I haven’t looked at mortgage rates for a while, so here they are in the chart below. Like bond yields, mortgage rates bottomed a few years ago, and have been trending up since. However, since last November when they peaked at 4.95%, we’ve seen a small correction, with mortgage rates declining to 4.35 at the close of this week.
As you can see in the table in the chart above, the mortgage market is highly leveraged. What a $1000 a month mortgage payment will support depends greatly on what rate the mortgage market offers “homeowners.” I don’t care to predict when, but when mortgage rates rise above 5% I expect the financial markets will begin feeling ever increasing deflationary pressure.
That’s not an insight from the genius deep within me. I’m just looking at the chart above. Why did real estate see a monster bull market from 1981 to 2012? Mortgage rates declined from 18.53% down to 3.31%. And we’ll see an equally significant bear market in real estate as these mortgage rates begin to climb.

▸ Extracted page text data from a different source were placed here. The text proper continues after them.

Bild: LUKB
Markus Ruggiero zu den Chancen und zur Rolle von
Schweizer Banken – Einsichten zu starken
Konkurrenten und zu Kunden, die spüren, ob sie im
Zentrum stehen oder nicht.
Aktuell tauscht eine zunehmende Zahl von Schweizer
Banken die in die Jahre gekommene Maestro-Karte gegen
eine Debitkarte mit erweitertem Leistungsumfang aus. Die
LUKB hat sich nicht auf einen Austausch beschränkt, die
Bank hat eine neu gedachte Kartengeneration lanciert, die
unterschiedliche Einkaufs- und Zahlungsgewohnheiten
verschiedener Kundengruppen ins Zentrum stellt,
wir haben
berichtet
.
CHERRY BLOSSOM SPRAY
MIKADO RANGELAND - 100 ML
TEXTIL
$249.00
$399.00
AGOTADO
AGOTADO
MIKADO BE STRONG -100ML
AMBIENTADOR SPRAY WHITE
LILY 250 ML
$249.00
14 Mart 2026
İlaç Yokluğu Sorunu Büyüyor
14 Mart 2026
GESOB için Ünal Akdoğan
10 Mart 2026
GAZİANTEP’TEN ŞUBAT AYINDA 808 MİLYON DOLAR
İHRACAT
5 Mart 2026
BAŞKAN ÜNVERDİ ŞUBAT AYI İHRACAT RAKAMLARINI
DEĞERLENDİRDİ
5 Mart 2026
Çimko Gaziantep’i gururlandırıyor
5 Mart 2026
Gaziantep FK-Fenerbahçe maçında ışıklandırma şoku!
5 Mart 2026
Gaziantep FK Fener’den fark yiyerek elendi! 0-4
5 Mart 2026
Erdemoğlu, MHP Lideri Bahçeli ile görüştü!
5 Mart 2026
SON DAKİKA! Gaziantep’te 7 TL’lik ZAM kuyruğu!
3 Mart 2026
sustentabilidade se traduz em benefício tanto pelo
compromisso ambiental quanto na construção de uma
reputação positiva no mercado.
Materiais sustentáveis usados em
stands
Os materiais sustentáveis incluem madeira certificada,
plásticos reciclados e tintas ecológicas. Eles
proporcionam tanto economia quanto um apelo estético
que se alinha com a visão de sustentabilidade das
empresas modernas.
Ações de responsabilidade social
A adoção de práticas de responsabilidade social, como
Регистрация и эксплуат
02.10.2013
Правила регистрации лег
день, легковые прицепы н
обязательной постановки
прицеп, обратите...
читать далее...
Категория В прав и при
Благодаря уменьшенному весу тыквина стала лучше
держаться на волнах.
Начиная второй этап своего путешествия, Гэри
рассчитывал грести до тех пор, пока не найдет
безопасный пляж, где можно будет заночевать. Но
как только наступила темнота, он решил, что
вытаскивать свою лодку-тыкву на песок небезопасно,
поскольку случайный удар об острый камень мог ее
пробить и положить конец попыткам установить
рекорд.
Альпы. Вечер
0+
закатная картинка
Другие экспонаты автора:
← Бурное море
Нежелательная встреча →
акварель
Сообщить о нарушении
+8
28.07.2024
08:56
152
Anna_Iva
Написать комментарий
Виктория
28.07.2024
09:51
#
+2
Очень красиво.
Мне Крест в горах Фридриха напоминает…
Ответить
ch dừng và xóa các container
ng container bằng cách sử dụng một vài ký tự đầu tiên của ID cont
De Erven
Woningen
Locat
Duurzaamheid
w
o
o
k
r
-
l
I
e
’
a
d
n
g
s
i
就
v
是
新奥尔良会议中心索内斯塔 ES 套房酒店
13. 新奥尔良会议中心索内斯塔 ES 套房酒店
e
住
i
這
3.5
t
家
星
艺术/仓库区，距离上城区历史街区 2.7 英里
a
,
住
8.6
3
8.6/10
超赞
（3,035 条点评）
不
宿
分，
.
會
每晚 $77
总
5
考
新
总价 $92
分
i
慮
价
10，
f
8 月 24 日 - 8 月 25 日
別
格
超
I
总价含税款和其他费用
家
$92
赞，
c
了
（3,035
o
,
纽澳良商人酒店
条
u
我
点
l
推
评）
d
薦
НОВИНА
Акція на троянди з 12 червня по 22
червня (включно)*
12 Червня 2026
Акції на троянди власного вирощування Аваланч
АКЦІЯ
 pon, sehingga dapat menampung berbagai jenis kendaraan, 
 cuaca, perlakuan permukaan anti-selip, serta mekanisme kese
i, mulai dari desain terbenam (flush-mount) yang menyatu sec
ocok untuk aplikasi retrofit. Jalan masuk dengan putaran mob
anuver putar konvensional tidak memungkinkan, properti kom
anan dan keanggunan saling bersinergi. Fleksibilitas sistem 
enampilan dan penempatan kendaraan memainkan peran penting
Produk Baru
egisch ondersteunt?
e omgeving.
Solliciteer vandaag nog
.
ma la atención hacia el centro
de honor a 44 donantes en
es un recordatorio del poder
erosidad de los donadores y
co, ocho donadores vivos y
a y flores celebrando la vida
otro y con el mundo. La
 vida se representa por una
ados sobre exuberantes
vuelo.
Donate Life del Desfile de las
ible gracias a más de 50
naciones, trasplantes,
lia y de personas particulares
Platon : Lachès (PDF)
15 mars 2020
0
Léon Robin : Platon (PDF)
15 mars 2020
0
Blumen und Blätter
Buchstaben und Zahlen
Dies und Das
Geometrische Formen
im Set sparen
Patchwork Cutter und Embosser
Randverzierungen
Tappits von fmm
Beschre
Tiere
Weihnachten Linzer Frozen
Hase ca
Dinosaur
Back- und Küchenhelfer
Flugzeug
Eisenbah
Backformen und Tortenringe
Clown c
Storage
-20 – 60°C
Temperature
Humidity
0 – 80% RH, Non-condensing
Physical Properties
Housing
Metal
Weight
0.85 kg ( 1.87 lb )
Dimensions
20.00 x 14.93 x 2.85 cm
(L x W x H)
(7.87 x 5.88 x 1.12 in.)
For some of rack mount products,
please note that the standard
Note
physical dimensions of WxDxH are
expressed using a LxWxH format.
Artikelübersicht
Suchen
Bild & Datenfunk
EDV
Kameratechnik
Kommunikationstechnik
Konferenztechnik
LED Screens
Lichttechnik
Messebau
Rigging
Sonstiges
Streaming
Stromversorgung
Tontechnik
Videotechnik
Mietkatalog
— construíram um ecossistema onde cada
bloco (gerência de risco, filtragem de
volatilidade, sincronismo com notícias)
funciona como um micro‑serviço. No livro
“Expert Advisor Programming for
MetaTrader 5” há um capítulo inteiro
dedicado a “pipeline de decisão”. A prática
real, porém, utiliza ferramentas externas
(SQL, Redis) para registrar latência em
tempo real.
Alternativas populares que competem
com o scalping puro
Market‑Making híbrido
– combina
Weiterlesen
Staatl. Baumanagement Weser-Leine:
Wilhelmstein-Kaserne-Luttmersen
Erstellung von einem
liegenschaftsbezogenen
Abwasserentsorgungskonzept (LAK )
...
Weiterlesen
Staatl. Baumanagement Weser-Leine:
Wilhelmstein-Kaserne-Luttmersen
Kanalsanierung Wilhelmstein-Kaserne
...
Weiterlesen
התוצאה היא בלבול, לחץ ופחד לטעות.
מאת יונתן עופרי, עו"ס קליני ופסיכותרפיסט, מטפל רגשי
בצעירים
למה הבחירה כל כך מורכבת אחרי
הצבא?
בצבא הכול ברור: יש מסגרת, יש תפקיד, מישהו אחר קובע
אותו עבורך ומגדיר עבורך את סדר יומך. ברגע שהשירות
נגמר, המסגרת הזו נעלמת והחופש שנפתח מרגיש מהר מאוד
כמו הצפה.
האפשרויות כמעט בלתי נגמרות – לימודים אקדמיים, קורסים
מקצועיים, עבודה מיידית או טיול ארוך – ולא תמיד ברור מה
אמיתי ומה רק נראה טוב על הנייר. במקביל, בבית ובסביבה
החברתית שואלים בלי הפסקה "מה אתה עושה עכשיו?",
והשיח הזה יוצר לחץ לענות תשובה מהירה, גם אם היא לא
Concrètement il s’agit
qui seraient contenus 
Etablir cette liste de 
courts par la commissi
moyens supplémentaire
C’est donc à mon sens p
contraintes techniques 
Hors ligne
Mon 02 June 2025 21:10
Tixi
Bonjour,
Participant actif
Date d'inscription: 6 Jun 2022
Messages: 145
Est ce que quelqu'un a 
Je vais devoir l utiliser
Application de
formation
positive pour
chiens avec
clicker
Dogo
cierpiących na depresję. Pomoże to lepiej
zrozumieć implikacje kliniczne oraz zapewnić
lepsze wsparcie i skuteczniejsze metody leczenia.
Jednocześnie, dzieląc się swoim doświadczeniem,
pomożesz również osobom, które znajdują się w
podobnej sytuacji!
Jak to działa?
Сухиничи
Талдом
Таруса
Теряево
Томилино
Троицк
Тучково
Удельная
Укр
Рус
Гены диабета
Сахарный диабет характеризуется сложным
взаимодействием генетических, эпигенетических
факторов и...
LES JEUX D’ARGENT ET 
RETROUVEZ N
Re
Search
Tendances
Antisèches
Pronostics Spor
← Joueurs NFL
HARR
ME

Not since last April has gold found itself above its -30% BEV line in the chart below, then today for the first time in almost a year we see gold with a -29% BEV handle. Like the stock market, sometimes the market action in gold is boring, but as seen below gold has been advancing for the past six months. Maybe not as much as you and I would like to see, but its price trend is pointed the right way to justify my bullishness.
One of these days stock-market investors who today are studying trends in stock earnings are going to look at a chart of gold and wish they had purchased gold and silver at these very boring and very low prices.
Greg Hunter’s USA Watchdog has a very interesting interview with Craig Hemke this week.
The entire interview is worth your time, but the one item that caught my attention was Mr. Hemke’s comparison of COMEX open interest to actual metal stored in COMEX approved vaults. As I have the data, I created a table for this very interesting, and timely topic.
Look at the palladium market. There are 28,157 open contracts currently trading. That’s 2,815,700 ounces of palladium the shorts have promised to deliver, and the longs have promised to take delivery. However, in the entire COMEX system, there is currently only 42,583 ounces of palladium in storage.
What’s this all about? I expect the sixty-six ounces of paper palladium now trading for every actual ounce of physical palladium in storage, ounces of promised metal by banks who don’t mine and so can’t deliver, and speculator longs who aren’t interested in taking delivery of palladium because they have no use for it, is to prevent palladium from soaring to something substantially above the current $1472 it closed at this week.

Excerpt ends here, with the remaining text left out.